Rescuers on the site of the collapsed coal mine in Alxa league, North China's Inner Mongolia on February 23, 2023. Photo: Xinhua
The guideline comes at the right time as the national mine safety situation is grim and complex, coal mine accidents have rebounded sharply, open-pit coal mine accidents, and illegal activities such as concealing accidents have occurred frequently since the beginning of 2023, according to a discipline inspection official dispatched to the Ministry of Emergency Management.
One of the highlights of the guideline is that the country will stop building new coal mines with an annual production capacity below 900,000 tons that are also at risk of coal and gas outbursts, or involve complicated hydrogeological conditions. The small scale of these coal mines' production capacity will inevitably have a significant impact on safety investment and safety management of the enterprises, making it highly prone to major accidents resulting in casualties.
The guideline stipulates that the safety facility design review and safety production license approval for coal mines, metal and non-metal underground mines, tailings ponds and other construction projects shall be the responsibility of mine safety supervision departments at or above the provincial level, and shall not be delegated or entrusted to other institutions.

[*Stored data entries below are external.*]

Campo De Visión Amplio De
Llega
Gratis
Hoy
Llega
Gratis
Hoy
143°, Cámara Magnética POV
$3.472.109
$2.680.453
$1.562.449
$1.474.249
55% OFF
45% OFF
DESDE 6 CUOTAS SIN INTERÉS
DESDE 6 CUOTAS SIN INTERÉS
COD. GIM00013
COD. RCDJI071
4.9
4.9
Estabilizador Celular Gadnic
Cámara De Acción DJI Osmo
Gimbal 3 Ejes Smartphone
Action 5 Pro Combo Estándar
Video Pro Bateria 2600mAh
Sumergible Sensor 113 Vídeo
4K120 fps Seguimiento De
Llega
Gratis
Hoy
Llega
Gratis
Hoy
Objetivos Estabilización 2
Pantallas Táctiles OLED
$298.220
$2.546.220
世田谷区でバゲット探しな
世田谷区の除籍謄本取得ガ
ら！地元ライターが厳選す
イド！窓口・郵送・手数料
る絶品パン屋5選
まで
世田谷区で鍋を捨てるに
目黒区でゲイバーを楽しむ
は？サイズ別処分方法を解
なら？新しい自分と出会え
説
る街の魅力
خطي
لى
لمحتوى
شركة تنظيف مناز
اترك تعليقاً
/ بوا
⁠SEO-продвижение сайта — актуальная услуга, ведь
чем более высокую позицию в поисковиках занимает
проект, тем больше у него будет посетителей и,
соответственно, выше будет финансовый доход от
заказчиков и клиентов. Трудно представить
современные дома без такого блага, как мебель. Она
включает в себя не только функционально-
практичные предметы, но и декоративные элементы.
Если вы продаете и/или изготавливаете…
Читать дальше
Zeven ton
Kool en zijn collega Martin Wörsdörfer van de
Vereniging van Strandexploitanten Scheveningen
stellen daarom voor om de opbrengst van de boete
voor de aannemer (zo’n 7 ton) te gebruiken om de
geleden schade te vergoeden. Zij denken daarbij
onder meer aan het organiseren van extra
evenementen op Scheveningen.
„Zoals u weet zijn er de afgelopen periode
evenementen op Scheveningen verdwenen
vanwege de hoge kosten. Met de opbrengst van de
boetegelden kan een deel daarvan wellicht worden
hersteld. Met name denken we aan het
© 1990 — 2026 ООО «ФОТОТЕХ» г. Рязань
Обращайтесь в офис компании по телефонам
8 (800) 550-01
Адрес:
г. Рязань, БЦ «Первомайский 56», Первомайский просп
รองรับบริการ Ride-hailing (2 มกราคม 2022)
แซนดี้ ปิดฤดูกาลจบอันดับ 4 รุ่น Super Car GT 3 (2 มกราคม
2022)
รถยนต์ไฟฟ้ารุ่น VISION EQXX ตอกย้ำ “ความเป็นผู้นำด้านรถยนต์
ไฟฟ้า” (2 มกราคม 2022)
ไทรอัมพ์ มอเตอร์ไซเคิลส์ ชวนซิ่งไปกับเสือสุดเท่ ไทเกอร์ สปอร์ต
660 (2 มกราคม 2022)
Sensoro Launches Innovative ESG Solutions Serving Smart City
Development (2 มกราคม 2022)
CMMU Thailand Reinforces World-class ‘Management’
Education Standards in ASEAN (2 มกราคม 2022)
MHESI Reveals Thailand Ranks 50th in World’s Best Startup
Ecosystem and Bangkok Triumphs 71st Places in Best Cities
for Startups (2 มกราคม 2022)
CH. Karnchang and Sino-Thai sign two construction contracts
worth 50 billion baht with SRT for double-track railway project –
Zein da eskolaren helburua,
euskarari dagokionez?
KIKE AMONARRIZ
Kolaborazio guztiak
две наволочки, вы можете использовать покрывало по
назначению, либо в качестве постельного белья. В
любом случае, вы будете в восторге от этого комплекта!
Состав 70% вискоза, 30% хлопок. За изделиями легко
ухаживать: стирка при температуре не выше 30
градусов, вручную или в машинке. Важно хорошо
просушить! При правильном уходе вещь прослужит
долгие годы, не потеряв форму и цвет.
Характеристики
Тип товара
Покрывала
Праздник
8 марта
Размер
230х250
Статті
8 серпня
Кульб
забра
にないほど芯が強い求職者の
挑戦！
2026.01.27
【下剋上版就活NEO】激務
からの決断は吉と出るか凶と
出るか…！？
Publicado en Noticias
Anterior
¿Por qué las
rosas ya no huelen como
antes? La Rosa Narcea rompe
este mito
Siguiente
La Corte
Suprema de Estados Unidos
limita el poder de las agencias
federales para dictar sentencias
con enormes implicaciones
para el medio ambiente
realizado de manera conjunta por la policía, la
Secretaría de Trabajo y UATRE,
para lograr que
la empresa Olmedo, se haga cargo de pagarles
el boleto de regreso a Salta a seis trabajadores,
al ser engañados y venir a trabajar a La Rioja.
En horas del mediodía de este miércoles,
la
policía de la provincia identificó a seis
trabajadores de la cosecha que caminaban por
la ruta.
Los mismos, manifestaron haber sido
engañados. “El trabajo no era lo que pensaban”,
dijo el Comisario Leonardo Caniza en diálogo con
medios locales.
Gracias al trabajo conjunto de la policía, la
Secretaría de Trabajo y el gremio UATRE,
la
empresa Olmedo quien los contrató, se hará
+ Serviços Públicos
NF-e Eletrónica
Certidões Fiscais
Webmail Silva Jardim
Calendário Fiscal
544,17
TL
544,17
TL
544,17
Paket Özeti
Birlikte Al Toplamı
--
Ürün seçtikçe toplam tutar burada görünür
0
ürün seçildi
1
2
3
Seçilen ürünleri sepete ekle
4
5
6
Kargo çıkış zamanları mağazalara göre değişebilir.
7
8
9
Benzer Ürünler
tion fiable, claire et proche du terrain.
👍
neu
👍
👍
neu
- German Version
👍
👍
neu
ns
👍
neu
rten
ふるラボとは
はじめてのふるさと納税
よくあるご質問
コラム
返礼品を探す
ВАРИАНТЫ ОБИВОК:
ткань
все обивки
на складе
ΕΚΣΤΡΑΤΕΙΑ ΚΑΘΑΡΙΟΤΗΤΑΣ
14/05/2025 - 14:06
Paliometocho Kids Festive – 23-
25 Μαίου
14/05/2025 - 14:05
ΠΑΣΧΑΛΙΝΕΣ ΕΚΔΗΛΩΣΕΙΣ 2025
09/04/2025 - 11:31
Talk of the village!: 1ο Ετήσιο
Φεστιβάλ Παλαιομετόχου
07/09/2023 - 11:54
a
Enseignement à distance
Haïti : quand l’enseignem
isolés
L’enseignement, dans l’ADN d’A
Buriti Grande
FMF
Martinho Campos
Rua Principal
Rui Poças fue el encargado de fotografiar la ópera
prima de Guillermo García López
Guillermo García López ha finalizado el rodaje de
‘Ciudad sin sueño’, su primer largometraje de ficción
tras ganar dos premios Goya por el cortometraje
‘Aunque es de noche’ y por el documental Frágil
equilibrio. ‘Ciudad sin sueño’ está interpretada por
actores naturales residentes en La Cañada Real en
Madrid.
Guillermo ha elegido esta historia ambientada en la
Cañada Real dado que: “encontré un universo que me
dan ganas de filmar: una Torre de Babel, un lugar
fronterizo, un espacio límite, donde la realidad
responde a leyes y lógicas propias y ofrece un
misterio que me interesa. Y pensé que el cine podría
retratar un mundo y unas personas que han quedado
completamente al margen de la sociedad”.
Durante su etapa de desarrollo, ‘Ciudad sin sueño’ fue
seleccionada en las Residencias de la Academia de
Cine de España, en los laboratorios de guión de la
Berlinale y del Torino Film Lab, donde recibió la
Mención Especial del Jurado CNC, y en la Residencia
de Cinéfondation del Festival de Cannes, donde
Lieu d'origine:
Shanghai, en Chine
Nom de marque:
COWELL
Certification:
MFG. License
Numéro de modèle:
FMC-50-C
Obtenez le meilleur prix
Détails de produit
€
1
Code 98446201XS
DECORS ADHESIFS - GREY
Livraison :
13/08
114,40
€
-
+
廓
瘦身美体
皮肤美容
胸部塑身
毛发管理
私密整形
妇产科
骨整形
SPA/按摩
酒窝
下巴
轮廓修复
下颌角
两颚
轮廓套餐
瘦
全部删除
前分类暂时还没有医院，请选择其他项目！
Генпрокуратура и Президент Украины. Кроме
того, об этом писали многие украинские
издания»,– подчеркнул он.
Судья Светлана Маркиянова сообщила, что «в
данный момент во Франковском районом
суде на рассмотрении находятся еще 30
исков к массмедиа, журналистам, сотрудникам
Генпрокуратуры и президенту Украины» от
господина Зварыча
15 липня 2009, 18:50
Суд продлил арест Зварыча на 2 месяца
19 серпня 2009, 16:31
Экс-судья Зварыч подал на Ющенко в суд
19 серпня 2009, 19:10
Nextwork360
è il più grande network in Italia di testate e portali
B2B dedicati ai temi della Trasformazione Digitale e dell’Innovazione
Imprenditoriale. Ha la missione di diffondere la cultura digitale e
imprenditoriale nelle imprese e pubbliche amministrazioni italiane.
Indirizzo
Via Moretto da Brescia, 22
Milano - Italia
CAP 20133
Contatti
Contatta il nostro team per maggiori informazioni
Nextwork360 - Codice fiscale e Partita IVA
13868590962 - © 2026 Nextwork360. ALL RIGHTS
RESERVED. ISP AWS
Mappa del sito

Among the seven provisions of the guideline, six focus on targeted arrangements in improving mining safety - strict mine safety access, the transformation and upgrading of mines, preventing and resolving major safety risks, strengthening the main responsibility of enterprises, implementing the responsibility of local party and government leadership and department supervision, and promoting the legal management of mine safety. The seventh provision stipulates how to strengthen organization and accountability and establish a coordination mechanism.
At a press conference, Xue Jianguang, an official from the National Mine Safety Administration, revealed that following the introduction of the guideline, the country will focus on improving laws and regulations on mine safety production standards and comprehensively revising the Mine Safety Law.
He revealed that the current revision has been officially launched, and it is in the process of research, demonstration and drafting.
Since the beginning of this year, overall mine safety in the country has been stable, with the number of mining accidents in the country dropping by 13 percent. The total number of non-coal mine accidents continues to decline, but coal mine accidents have rebounded, data provided by the National Mine Safety Administration in July shows. For instance, the country's largest open-pit coal mine accident since the establishment of the People's Republic of China occurred in North China's Inner Mongolia Autonomous Region in February.
The coal mine collapse in Inner Mongolia that killed 53, injured six and caused direct economic losses of over 204 million yuan ($27.99 million) was a production safety accident resulting from major long-term hidden risks.